MONTREAL — Top executives of Amaya met with shareholders behind closed doors Tuesday during their annual general meeting, the first since former chairman and CEO David Baazov, who is heading a possible takeover bid for the online gambling company, was charged with insider trading by Quebec regulators.
In an unexpected move, Amaya's board of directors decided to exclude the media and non-shareholders from the meeting.
Amaya spokesman Eric Hollreiser said the company has nothing to hide.
"We're treating it the way we feel is appropriate for shareholders this year," Hollreiser said outside the meeting.
Baazov took an indefinite paid leave of absence in March and did not seek re-election to the Montreal-based company's board of directors.
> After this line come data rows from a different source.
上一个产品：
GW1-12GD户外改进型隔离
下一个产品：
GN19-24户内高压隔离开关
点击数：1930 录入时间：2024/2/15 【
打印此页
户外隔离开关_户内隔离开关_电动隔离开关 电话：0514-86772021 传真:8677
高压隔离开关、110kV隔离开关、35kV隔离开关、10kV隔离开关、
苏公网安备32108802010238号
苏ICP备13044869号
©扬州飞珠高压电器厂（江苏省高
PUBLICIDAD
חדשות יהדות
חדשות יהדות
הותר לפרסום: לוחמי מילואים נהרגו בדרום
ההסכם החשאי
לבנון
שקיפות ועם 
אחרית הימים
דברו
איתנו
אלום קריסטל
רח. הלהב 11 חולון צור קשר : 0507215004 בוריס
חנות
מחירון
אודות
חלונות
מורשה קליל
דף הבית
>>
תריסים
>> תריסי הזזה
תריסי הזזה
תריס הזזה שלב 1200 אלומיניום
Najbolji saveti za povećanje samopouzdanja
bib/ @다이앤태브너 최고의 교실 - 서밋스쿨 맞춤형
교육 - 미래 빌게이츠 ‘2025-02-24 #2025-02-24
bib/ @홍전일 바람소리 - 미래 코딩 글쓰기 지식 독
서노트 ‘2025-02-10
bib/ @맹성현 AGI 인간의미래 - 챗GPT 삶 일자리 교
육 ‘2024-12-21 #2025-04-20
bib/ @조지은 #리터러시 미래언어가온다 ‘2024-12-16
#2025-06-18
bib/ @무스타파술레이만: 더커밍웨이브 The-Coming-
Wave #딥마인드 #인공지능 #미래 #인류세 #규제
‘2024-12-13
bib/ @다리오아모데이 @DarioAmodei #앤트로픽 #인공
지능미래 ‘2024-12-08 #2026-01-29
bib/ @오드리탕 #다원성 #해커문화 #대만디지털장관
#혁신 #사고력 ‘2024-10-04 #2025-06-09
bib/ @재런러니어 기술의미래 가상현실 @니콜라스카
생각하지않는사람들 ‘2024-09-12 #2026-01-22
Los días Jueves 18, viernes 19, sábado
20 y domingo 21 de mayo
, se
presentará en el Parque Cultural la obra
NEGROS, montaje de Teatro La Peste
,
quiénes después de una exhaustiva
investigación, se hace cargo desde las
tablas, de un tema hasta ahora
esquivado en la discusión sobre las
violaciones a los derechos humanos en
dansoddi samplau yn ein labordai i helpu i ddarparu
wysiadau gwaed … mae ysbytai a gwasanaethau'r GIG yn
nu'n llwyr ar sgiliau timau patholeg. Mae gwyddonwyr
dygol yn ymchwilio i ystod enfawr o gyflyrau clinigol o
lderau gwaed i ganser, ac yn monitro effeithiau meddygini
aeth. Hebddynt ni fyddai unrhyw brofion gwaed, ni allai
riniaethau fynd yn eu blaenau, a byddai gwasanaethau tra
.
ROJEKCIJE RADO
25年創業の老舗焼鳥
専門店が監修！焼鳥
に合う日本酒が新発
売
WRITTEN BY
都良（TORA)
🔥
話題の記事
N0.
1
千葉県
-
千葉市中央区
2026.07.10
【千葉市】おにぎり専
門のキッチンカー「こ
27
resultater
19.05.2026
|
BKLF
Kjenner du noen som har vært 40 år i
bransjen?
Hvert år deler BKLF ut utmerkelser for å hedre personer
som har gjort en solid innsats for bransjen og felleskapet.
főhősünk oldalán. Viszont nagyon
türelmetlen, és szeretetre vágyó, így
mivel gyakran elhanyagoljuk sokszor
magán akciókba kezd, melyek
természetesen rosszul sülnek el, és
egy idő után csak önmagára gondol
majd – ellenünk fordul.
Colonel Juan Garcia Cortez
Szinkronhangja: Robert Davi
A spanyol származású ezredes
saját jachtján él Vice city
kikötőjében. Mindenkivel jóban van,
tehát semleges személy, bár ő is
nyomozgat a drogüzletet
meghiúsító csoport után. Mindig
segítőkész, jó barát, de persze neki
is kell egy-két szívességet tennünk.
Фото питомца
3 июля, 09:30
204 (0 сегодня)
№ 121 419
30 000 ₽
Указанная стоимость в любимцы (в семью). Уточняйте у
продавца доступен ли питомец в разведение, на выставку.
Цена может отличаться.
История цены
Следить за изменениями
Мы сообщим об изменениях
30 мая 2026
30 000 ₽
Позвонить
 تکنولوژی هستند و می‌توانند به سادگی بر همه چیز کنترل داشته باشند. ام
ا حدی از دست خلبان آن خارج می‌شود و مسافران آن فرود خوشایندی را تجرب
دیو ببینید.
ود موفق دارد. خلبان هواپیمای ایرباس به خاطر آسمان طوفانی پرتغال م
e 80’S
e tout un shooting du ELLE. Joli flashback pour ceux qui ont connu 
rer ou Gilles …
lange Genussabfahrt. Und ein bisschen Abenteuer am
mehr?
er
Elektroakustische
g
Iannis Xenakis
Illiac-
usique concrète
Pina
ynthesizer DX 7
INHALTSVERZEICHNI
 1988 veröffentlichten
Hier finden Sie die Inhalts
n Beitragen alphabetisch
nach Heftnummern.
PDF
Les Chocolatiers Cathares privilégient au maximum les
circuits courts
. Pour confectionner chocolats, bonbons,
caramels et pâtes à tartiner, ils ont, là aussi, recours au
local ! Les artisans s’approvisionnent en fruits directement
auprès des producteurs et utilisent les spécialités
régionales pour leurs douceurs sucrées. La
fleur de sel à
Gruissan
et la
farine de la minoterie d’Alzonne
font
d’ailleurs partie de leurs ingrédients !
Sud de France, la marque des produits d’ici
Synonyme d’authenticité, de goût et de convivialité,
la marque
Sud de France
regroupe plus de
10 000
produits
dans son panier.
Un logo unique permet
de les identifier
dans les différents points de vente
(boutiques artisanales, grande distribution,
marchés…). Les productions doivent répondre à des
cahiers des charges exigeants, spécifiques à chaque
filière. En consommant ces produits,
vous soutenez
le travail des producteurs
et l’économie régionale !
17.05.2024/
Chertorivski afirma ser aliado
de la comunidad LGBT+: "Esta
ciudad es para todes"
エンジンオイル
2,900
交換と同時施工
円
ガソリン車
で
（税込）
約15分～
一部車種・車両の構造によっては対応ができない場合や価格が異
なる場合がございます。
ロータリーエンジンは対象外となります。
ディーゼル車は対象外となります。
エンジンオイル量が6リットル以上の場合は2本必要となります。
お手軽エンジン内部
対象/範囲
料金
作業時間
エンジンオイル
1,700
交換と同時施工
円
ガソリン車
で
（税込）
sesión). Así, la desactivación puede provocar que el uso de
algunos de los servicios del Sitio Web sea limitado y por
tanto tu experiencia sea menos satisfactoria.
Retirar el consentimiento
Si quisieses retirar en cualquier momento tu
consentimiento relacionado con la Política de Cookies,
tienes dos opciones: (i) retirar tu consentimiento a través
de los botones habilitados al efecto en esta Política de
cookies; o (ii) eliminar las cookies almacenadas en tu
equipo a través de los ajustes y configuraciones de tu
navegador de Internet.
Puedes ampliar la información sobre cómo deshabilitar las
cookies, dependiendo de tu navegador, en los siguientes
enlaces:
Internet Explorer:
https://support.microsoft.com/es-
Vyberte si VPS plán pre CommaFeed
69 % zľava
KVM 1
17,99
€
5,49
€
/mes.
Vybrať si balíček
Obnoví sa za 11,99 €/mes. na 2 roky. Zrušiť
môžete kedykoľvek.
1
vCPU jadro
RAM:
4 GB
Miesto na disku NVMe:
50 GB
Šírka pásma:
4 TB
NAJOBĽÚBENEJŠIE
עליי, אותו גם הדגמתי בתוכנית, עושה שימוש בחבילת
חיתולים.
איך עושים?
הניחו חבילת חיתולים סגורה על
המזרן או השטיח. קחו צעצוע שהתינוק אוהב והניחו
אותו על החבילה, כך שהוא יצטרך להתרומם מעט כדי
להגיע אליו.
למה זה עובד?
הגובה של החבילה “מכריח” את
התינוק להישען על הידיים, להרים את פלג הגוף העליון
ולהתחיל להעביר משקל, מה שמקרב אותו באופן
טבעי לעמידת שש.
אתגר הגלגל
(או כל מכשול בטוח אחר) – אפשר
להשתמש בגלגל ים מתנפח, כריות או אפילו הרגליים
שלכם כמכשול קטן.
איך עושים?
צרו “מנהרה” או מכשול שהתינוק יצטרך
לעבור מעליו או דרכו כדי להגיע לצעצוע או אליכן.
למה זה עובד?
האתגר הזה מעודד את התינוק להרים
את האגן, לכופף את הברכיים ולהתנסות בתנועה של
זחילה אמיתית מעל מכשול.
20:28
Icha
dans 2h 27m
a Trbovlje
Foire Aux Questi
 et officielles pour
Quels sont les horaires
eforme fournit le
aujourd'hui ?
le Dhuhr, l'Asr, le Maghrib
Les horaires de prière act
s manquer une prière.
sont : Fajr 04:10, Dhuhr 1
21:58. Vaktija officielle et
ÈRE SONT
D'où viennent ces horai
He has pleaded not guilty, along with two other people and three companies, following an investigation by the province's market regulator, the Autorite des marches financiers, into alleged insider trading. Their case is scheduled to be heard in a Quebec court on Sept. 7.
Baazov faces five charges, including influencing or attempting to influence the market price of Amaya shares and with communicating privileged information.
The AMF also alleges that 13 people, including Baazov's brother, used their access to information to reap nearly $1.5 million in illicit profits from stock trades.
David Baazov, 35, is the largest Amaya shareholder with more than 24.5 million shares or nearly 17 per cent of all stock in circulation.
His compensation surged 71 per cent last year to about $1.04 million after Amaya (TSX:AYA) completed its US$4.9 billion acquisition of PokerStars and Full Tilt, a deal that made it the world's largest online poker company.
Amaya said several potential buyers, including a group headed by Baazov, have entered into confidentiality agreements with Amaya and are conducting due diligence for a possible takeover.
Several new people were nominated to join Amaya's board with the departure of Baazov and chief financial officer Daniel Sebag.